NB __enter__ doesn't have to return self. It might return something else entirely, for instance you may open a file and make __enter__ return the stream, while __exit__ may close it. If it were a given that __enter__ should return self, that would be redundant and could just be implied.

CodePudding user response：

Explanation:

__enter__ is giving None as an output, since there is no return, therefore it would directly trigger __exit__ since None has no attribute name, ex:

>>> None.name
Traceback (most recent call last):
  File "<pyshell#0>", line 1, in <module>
    None.__name__
AttributeError: 'NoneType' object has no attribute 'name'
>>> 

If you set it to call __class__.__name__ (None objects have that attribute, which gives NoneType), you could find the problem easily:

class Test:

    def __init__(self, name):
        self.name = name

    def __enter__(self):
        print(f'entering {self.name}')

    def __exit__(self, exctype, excinst, exctb) -> bool:
        print(f'exiting {self.name}')
        return True

with Test('first') as test:
    print(f'in {test.__class__.__name__}')

test = Test('second')
with test:
    print(f'in {test.__class__.__name__}')

Output:

entering first
in NoneType
exiting first
entering second
in Test
exiting second

As you can see, it says in NoneType, not returning any value is the reason to this. In a lot of cases, __enter__ doesn't need to return, but in this case the Test class needs it to return.

Solution:

The solution would be to keep the Test instance, so that it calls the name of a returned self after the context manager __enter__ result. So far the __enter__ results None, therefore None.name attribute doesn't exist. So if you return self, test.name attribute would exist.

The solution would be to return self in the __enter__ magic method implementation:

    ...
    def __enter__(self):
        print(f'entering {self.name}')
        return self
    ...

Full code:

class Test:

    def __init__(self, name):
        self.name = name

    def __enter__(self):
        print(f'entering {self.name}')
        return self

    def __exit__(self, exctype, excinst, exctb) -> bool:
        print(f'exiting {self.name}')
        return True

with Test('first') as test:
    print(f'in {test.name}')

test = Test('second')
with test:
    print(f'in {test.name}')

Output:

entering first
in first
exiting first
entering second
in second
exiting second

The extra info I gave that the other answers didn't give is a more concrete proof of the __enter__ method implementation giving None. I showed an example as well of it.

CodePudding user response：

A with statement does not create a scope (like if, for and while do not create a scope either).

As a result, Python will analyze the code and see that you made an assignment in the with statement, and thus that will make the variable local (to the real scope).

In Python variables do not need initialization in all code paths: as a programmer, you are responsible to make sure that a variable is assigned before it is used. This can result in shorter code: say for instance you know for sure that a list contains at least one element, then you can assign in a for loop. In Java assignment in a for loop is not considered safe (since it is possible that the body of the loop is never executed).

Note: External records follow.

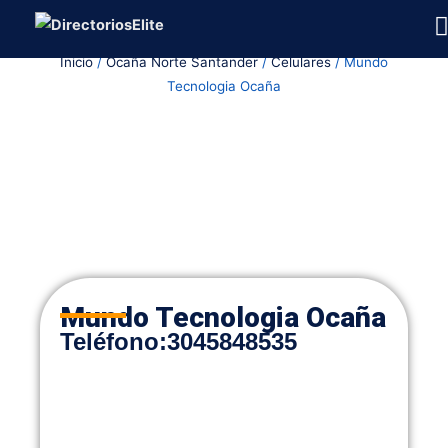
Ir
al
Inicio
/
Ocaña Norte Santander
/
Celulares
/ Mundo
contenido
Tecnologia Ocaña
Mundo Tecnologia Ocaña
Teléfono
:
3045848535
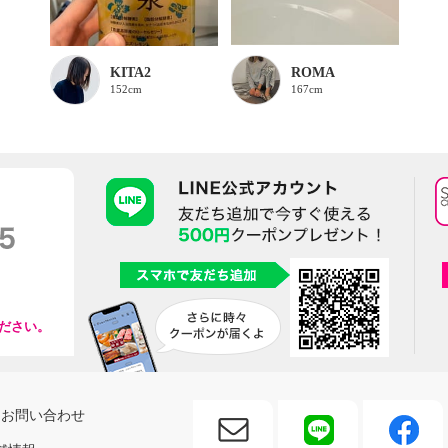
KITA2
ROMA
152cm
167cm
ださい。
お問い合わせ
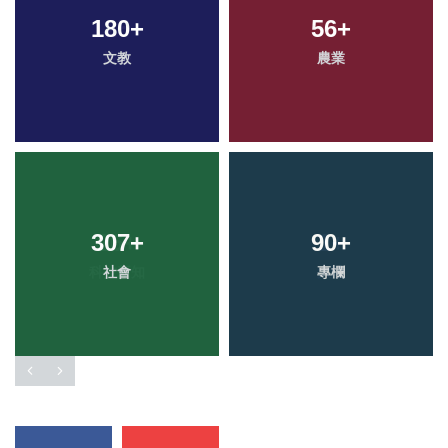
180
+
56
+
文教
農業
307
+
90
+
社會
專欄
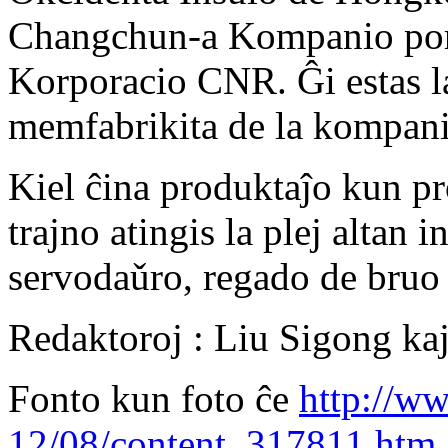
Changchun-a Kompanio por 
Korporacio CNR. Ĝi estas la
memfabrikita de la kompanio
Kiel ĉina produktaĵo kun pro
trajno atingis la plej altan
servodaǔro, regado de bruo 
Redaktoroj : Liu Sigong ka
Fonto kun foto ĉe
http://ww
12/08/content_317811.htm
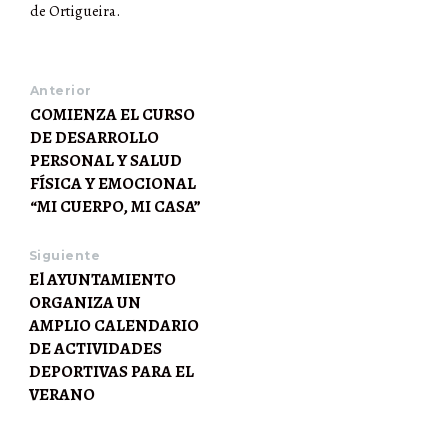
de Ortigueira.
Anterior
COMIENZA EL CURSO
DE DESARROLLO
PERSONAL Y SALUD
FÍSICA Y EMOCIONAL
“MI CUERPO, MI CASA”
Siguiente
El AYUNTAMIENTO
ORGANIZA UN
AMPLIO CALENDARIO
DE ACTIVIDADES
DEPORTIVAS PARA EL
VERANO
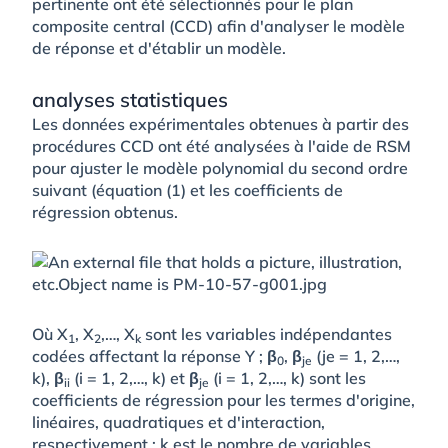
pertinente ont été sélectionnés pour le plan
composite central (CCD) afin d'analyser le modèle
de réponse et d'établir un modèle.
analyses statistiques
Les données expérimentales obtenues à partir des
procédures CCD ont été analysées à l'aide de RSM
pour ajuster le modèle polynomial du second ordre
suivant (équation (1) et les coefficients de
régression obtenus.
Où X
, X
,…, X
sont les variables indépendantes
1
2
k
codées affectant la réponse Y ; β
, β
(je = 1, 2,…,
0
je
k), β
(i = 1, 2,…, k) et β
(i = 1, 2,…, k) sont les
ii
je
coefficients de régression pour les termes d'origine,
linéaires, quadratiques et d'interaction,
respectivement ; k est le nombre de variables.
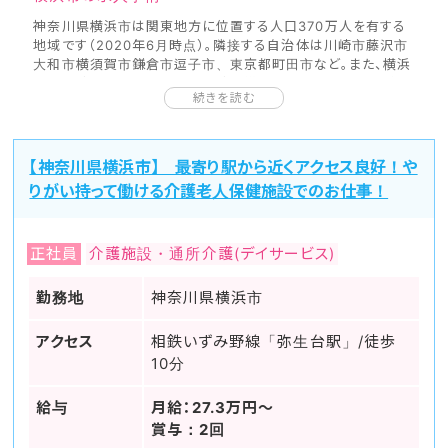
神奈川県横浜市は関東地方に位置する人口370万人を有する
地域です（2020年6月時点）。隣接する自治体は川崎市藤沢市
大和市横須賀市鎌倉市逗子市、東京都町田市など。また、横浜
労災病院、済生会神奈川県病院、横浜市立大市民総合医療セ
続きを読む
ンター、横浜市立大病院などです。
日本医師会が公開している『地域医療情報システムJMAP』か
ら医療施設に関する情報を見ていきましょう。横浜市が有してい
る一般診療所（クリニック）は2,838軒、病院は134軒、在宅
【神奈川県横浜市】 最寄り駅から近くアクセス良好！や
療養支援診療所353軒、在宅療養支援病院は32軒、一般診
りがい持って働ける介護老人保健施設でのお仕事！
療所病床数は923床、病院病床数27,804床、介護施設数
5,249軒となっております。（2018年時点＊横浜医療圏のデー
タ）
正社員
介護施設・通所介護(デイサービス)
横浜市は日本に存在する市町村では最も人口が多く、東京都の
ベッドタウンの機能を有しています。様々な観光スポットがあり
代表的な場所は横浜中華街や横浜ランドマークタワー、赤レン
勤務地
神奈川県横浜市
ガ倉庫などです。幕末に開港された横浜港は、当時から積極的
に外国資本が進出してきました。そのため異国との文化交流が
アクセス
相鉄いずみ野線「弥生台駅」/徒歩
とても盛んであり、日本国内でも異国情緒あふれるおしゃれな
10分
街になっています。また、大企業の本社が多数存在する地域でも
あります。東京都に隣接する地区でありながら、不動産価格も
比較的安いことから居住区としては常にランキング上位に位置
給与
月給：27.3万円～
しています。
賞与：2回
横浜市の中心的な駅は横浜駅であり、それ以外にも市内には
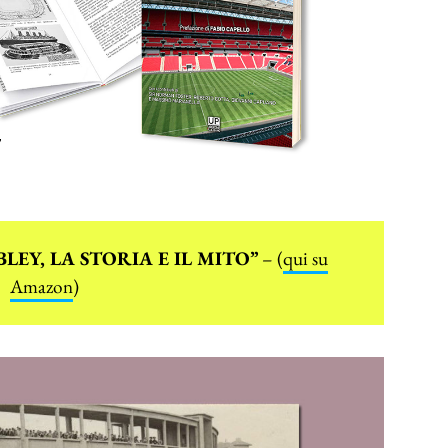
EMBLEY, LA STORIA E IL MITO”
– (
qui su
Amazon
)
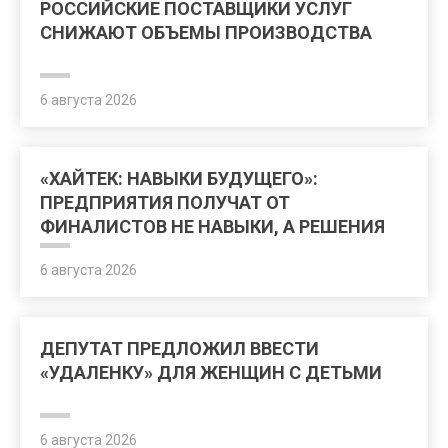
РОССИЙСКИЕ ПОСТАВЩИКИ УСЛУГ
СНИЖАЮТ ОБЪЕМЫ ПРОИЗВОДСТВА
6 августа 2026
«ХАЙТЕК: НАВЫКИ БУДУЩЕГО»:
ПРЕДПРИЯТИЯ ПОЛУЧАТ ОТ
ФИНАЛИСТОВ НЕ НАВЫКИ, А РЕШЕНИЯ
ДЛЯ ВНЕДРЕНИЯ
6 августа 2026
ДЕПУТАТ ПРЕДЛОЖИЛ ВВЕСТИ
«УДАЛЕНКУ» ДЛЯ ЖЕНЩИН С ДЕТЬМИ
6 августа 2026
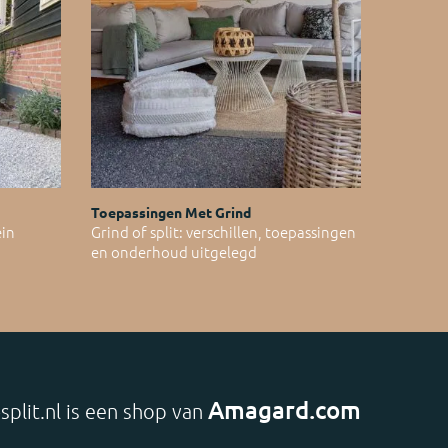
Toepassingen Met Grind
ein
Grind of split: verschillen, toepassingen
en onderhoud uitgelegd
Amagard.com
split.nl is een shop van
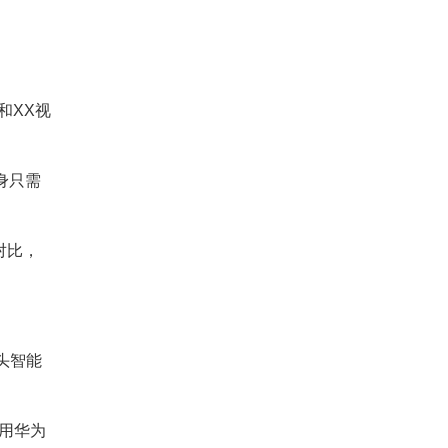
和XX视
身只需
对比，
头智能
用华为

Initialization before the with scope can be safer in the sense that after the with statement we can safely assume that the variable exists. If on the other hand the variable should be assigned in the with statement, not initializing it before the with statement actually results in an additional check: Python will error if somehow the assignment was skipped in the with statement.

A with statement is only used for context management purposes. It forces (by syntax) that the context you open in the with is closed at the end of the indentation.